(Beginning of Data to use)

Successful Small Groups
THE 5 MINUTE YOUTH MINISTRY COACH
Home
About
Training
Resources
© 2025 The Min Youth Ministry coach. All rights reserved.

(End of Data to use)
(Beginning of Data to use)

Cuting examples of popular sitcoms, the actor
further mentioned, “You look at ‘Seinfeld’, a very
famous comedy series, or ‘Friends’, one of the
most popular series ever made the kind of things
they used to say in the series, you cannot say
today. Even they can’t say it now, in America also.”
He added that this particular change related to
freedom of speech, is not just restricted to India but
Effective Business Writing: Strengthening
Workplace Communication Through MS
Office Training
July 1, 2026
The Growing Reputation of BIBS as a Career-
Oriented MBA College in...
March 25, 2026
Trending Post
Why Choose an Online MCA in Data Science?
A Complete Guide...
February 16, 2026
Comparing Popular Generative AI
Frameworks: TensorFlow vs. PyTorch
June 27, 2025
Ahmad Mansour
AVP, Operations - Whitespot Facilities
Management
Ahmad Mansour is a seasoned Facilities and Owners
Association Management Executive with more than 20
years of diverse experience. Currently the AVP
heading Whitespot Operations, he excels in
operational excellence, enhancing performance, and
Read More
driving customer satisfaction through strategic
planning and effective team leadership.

(End of Data to use)

◆ Action item
Find the word "Whitespot" in the entries, then copy out every line that has it.

◆ Output
AVP, Operations - Whitespot Facilities
heading Whitespot Operations, he excels in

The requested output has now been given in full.